If you test this yourself with other array sizes, you’ll find that the performance of lookups by index is essentially constant, but that lookups by reference scale linearly with the size of the array (in the worst case).
The reason is that vectors are implemented as an array of values and an array of names. Looking up a value by location takes essentially constant time. Looking up a value by label requires R to scan every label in the array of names. In the worst case, R has to scan every name in the array. When you use single-bracket notation, R tried to match all elements with a given label, including fuzzy matches. That means that R scans all the element in the array when you use single bracket notation. Using double-bracket notation works slightly better; R will return the first matching element that it finds, so it performs well when looking up the first element, but badly when looking up the last.

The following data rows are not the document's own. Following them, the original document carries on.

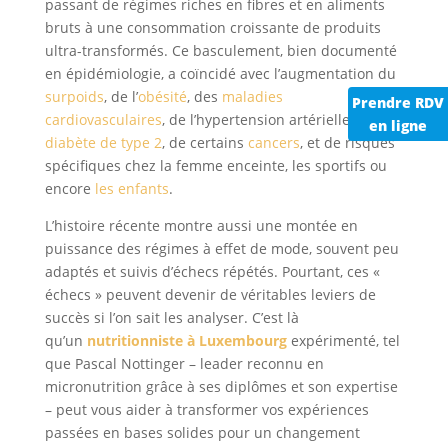
passant de régimes riches en fibres et en aliments
bruts à une consommation croissante de produits
ultra-transformés. Ce basculement, bien documenté
en épidémiologie, a coïncidé avec l’augmentation du
surpoids
, de l’
obésité
, des
maladies
Prendre RDV
cardiovasculaires
, de l’hypertension artérielle, du
en ligne
diabète de type 2
, de certains
cancers
, et de risques
spécifiques chez la femme enceinte, les sportifs ou
encore
les enfants
.
L’histoire récente montre aussi une montée en
puissance des régimes à effet de mode, souvent peu
adaptés et suivis d’échecs répétés. Pourtant, ces «
échecs » peuvent devenir de véritables leviers de
succès si l’on sait les analyser. C’est là
qu’un
nutritionniste à Luxembourg
expérimenté, tel
que Pascal Nottinger – leader reconnu en
micronutrition grâce à ses diplômes et son expertise
– peut vous aider à transformer vos expériences
passées en bases solides pour un changement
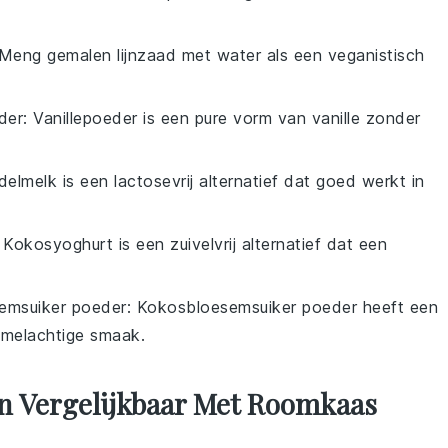
 Meng gemalen lijnzaad met water als een veganistisch
der
: Vanillepoeder is een pure vorm van vanille zonder
elmelk is een lactosevrij alternatief dat goed werkt in
: Kokosyoghurt is een zuivelvrij alternatief dat een
emsuiker poeder
: Kokosbloesemsuiker poeder heeft een
amelachtige smaak.
en Vergelijkbaar Met Roomkaas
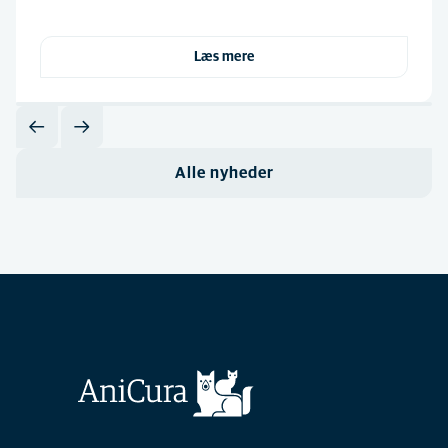
Læs mere
Alle nyheder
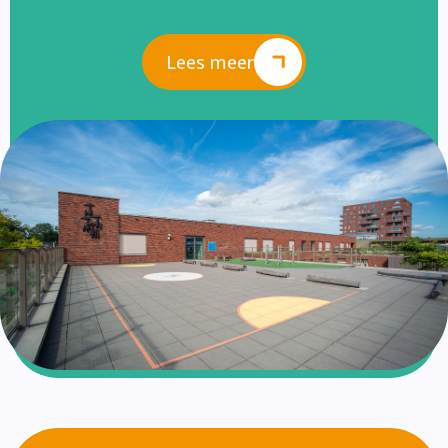
Lees meer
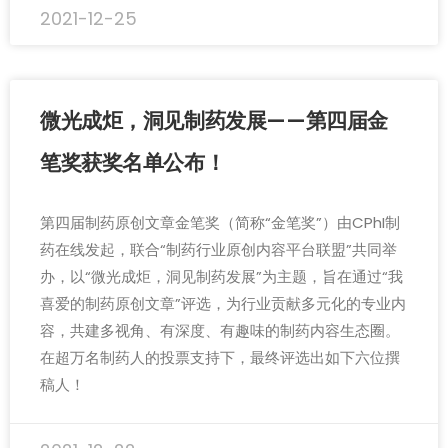
2021-12-25
微光成炬，洞见制药发展——第四届金
笔奖获奖名单公布！
第四届制药原创文章金笔奖（简称“金笔奖”）由CPhI制
药在线发起，联合“制药行业原创内容平台联盟”共同举
办，以“微光成炬，洞见制药发展”为主题，旨在通过“我
喜爱的制药原创文章”评选，为行业贡献多元化的专业内
容，共建多视角、有深度、有趣味的制药内容生态圈。
在超万名制药人的投票支持下，最终评选出如下六位撰
稿人！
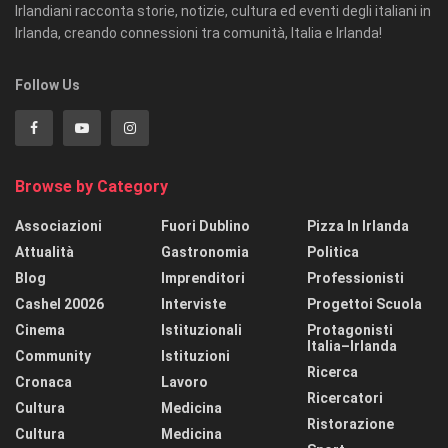
Irlandiani racconta storie, notizie, cultura ed eventi degli italiani in
Irlanda, creando connessioni tra comunità, Italia e Irlanda!
Follow Us
Browse by Category
Associazioni
Fuori Dublino
Pizza In Irlanda
Attualità
Gastronomia
Politica
Blog
Imprenditori
Professionisti
Cashel 20026
Interviste
Progettoi Scuola
Cinema
Istituzionali
Protagonisti
Italia–Irlanda
Community
Istituzioni
Ricerca
Cronaca
Lavoro
Ricercatori
Cultura
Medicina
Ristorazione
Cultura
Medicina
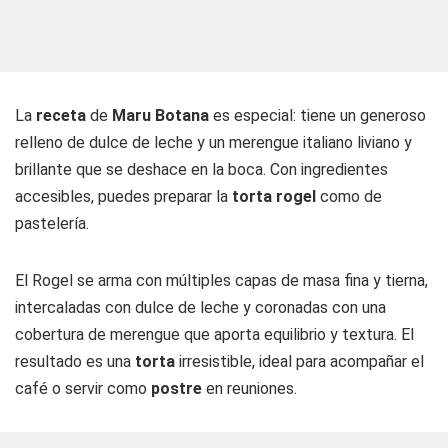
La
receta
de
Maru Botana
es especial: tiene un generoso
relleno de dulce de leche y un merengue italiano liviano y
brillante que se deshace en la boca. Con ingredientes
accesibles, puedes preparar la
torta rogel
como de
pastelería.
El Rogel se arma con múltiples capas de masa fina y tierna,
intercaladas con dulce de leche y coronadas con una
cobertura de merengue que aporta equilibrio y textura. El
resultado es una
torta
irresistible, ideal para acompañar el
café o servir como
postre
en reuniones.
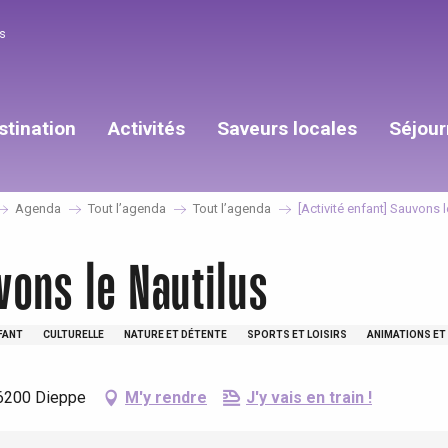
s
stination
Activités
Saveurs locales
Séjour
Agenda
Tout l’agenda
Tout l’agenda
[Activité enfant] Sauvons l
vons le Nautilus
FANT
CULTURELLE
NATURE ET DÉTENTE
SPORTS ET LOISIRS
ANIMATIONS ET
76200 Dieppe
M'y rendre
J'y vais en train !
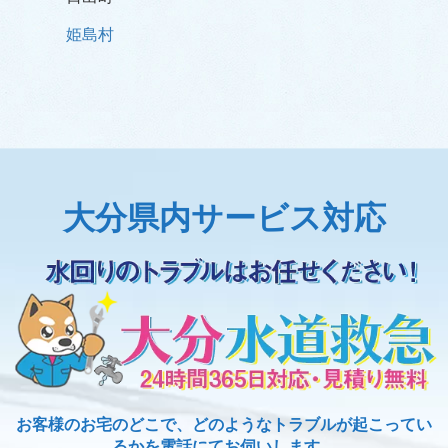
姫島村
大分県内サービス対応
お客様のお宅のどこで、どのようなトラブルが起こってい
るかを電話にてお伺いします。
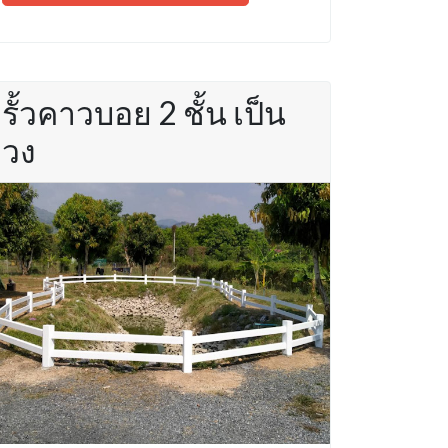
รั้วคาวบอย 2 ชั้น เป็น
วง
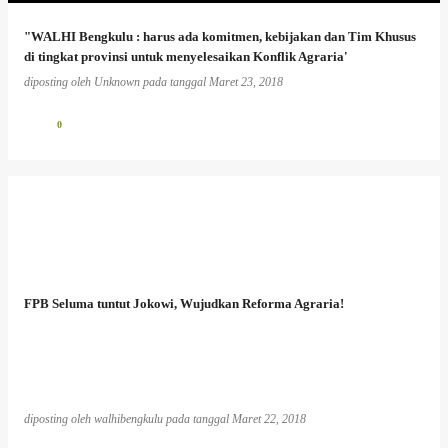
"WALHI Bengkulu : harus ada komitmen, kebijakan dan Tim Khusus
di tingkat provinsi untuk menyelesaikan Konflik Agraria'
diposting oleh
Unknown
pada tanggal
Maret 23, 2018
0
FPB Seluma tuntut Jokowi, Wujudkan Reforma Agraria!
diposting oleh
walhibengkulu
pada tanggal
Maret 22, 2018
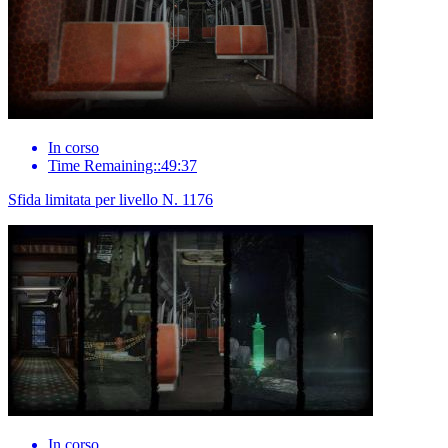
In corso
Time Remaining::49:37
Sfida limitata per livello N. 1176
In corso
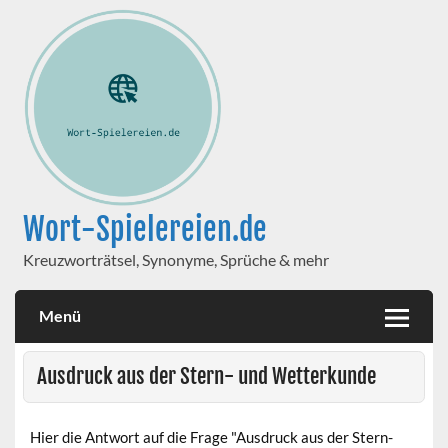
Wort-Spielereien.de
Kreuzworträtsel, Synonyme, Sprüche & mehr
Menü
Ausdruck aus der Stern- und Wetterkunde
Hier die Antwort auf die Frage "Ausdruck aus der Stern-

For those of you with an algorithm background, here’s a summary:
- Array value lookup by index: Θ(1) time
- Array value lookup by label, using the single bracket lookup operator: : Θ(n) time
- Array value lookup by label, using the double bracket lookup operator with exact matches only (the default): O(1) time
- Array value lookup by label, using the double bracket lookup operator with inexact matches allowed: O(1) time
Notice that lookups in the environment are much, much faster. (If you look at other numbers of elements, you’ll find that performance is essentially constant.) The reason for this is that environments are implemented using hash tables. Hash tables are slower than index lookups by a constant factor: it takes a little time to calculate the hash for an item. (By the way, I haven’t checked exactly which hash implementation is used in R. Depending on the implementation, hash lookups could take up to O(n) time in the worst case.)
For those of you with an algorithm background, here’s a summary:
- Environment value lookup by label: O(1) time on average
So, what are the lessons here? First, if the performance of your program is OK, don’t worry about what type of look up you are using. Using environments can be less elegant and more confusing than vectors. It is usually more important to write correct code that you and other people can understand and maintain than it is to write fast code.
But suppose that you have measured the performance of your program and it’s not good enough for your application. If you’re looking up elements by index (and not value), you should stick with vectors: vectors are slightly faster than environments. However, if your program contains a large number of lookups by label, you should consider replacing vectors with environments.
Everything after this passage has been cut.